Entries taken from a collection
- - -
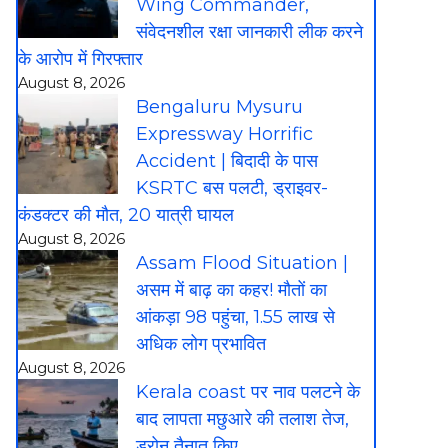
Wing Commander,
संवेदनशील रक्षा जानकारी लीक करने
के आरोप में गिरफ्तार
August 8, 2026
Bengaluru Mysuru
Expressway Horrific
Accident | बिदादी के पास
KSRTC बस पलटी, ड्राइवर-
कंडक्टर की मौत, 20 यात्री घायल
August 8, 2026
Assam Flood Situation |
असम में बाढ़ का कहर! मौतों का
आंकड़ा 98 पहुंचा, 1.55 लाख से
अधिक लोग प्रभावित
August 8, 2026
Kerala coast पर नाव पलटने के
बाद लापता मछुआरे की तलाश तेज,
ड्रोन तैनात किए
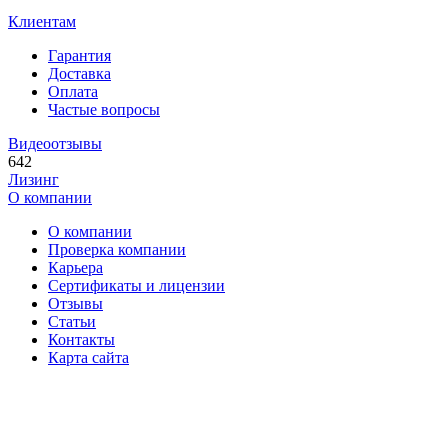
Клиентам
Гарантия
Доставка
Оплата
Частые вопросы
Видеоотзывы
642
Лизинг
О компании
О компании
Проверка компании
Карьера
Сертификаты и лицензии
Отзывы
Статьи
Контакты
Карта сайта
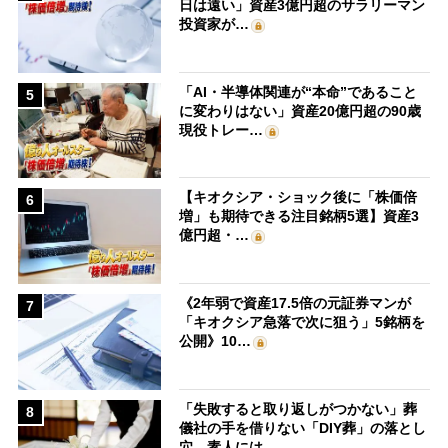
日は遠い」資産3億円超のサラリーマン
投資家が…
「AI・半導体関連が“本命”であること
5
に変わりはない」資産20億円超の90歳
現役トレー…
【キオクシア・ショック後に「株価倍
6
増」も期待できる注目銘柄5選】資産3
億円超・…
《2年弱で資産17.5倍の元証券マンが
7
「キオクシア急落で次に狙う」5銘柄を
公開》10…
「失敗すると取り返しがつかない」葬
8
儀社の手を借りない「DIY葬」の落とし
穴 素人には…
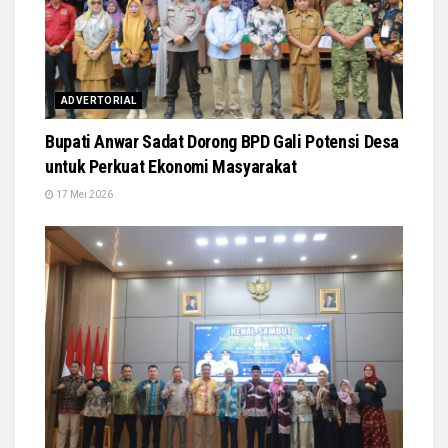
ADVERTORIAL
Bupati Anwar Sadat Dorong BPD Gali Potensi Desa
untuk Perkuat Ekonomi Masyarakat
17 Mei 2026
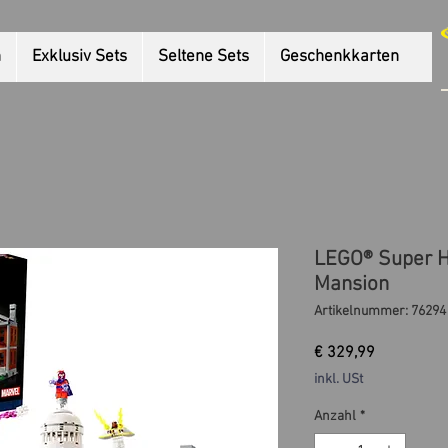
n
Exklusiv Sets
Seltene Sets
Geschenkkarten
LEGO® Super H
Mansion
Artikelnummer: 76294
Preis
€ 329,99
inkl. USt
Anzahl
*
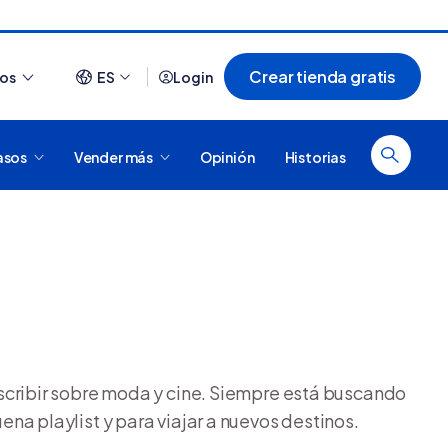
Crear tienda gratis
ios
ES
Login
asos
Vender más
Opinión
Historias
Ver todo
e? Aprende a
¿Cómo es comprar en Tiendanube? Conocé
e
Nube para vender más
escribir sobre moda y cine. Siempre está buscando
na playlist y para viajar a nuevos destinos.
- - -
Repeat every record exactly, but not the pictures.

• EXERCISE SOLUTION:
Wing Commander,
संवेदनशील रक्षा जानकारी लीक करने
के आरोप में गिरफ्तार
August 8, 2026
Bengaluru Mysuru
Expressway Horrific
Accident | बिदादी के पास
KSRTC बस पलटी, ड्राइवर-
कंडक्टर की मौत, 20 यात्री घायल
August 8, 2026
Assam Flood Situation |
असम में बाढ़ का कहर! मौतों का
आंकड़ा 98 पहुंचा, 1.55 लाख से
अधिक लोग प्रभावित
August 8, 2026
Kerala coast पर नाव पलटने के
बाद लापता मछुआरे की तलाश तेज,
ड्रोन तैनात किए
Клиентам
Гарантия
Доставка
Оплата
Частые вопросы
Видеоотзывы
642
Лизинг
О компании
О компании
Проверка компании
Карьера
Сертификаты и лицензии
Отзывы
Статьи
Контакты
Карта сайта
日は遠い」資産3億円超のサラリーマン
投資家が…
「AI・半導体関連が“本命”であること
5
に変わりはない」資産20億円超の90歳
現役トレー…
【キオクシア・ショック後に「株価倍
6
増」も期待できる注目銘柄5選】資産3
億円超・…
《2年弱で資産17.5倍の元証券マンが
7
「キオクシア急落で次に狙う」5銘柄を
公開》10…
「失敗すると取り返しがつかない」葬
8
儀社の手を借りない「DIY葬」の落とし
穴 素人には…
ADVERTORIAL
Bupati Anwar Sadat Dorong BPD Gali Potensi Desa
untuk Perkuat Ekonomi Masyarakat
17 Mei 2026
n
Exklusiv Sets
Seltene Sets
Geschenkkarten
LEGO® Super H
Mansion
Artikelnummer: 76294
Preis
€ 329,99
inkl. USt
Anzahl
*
Crear tienda gratis
ios
ES
Login
asos
Vender más
Opinión
Historias
Ver todo
e? Aprende a
¿Cómo es comprar en Tiendanube? Conocé
e
Nube para vender más
escribir sobre moda y cine. Siempre está buscando
na playlist y para viajar a nuevos destinos.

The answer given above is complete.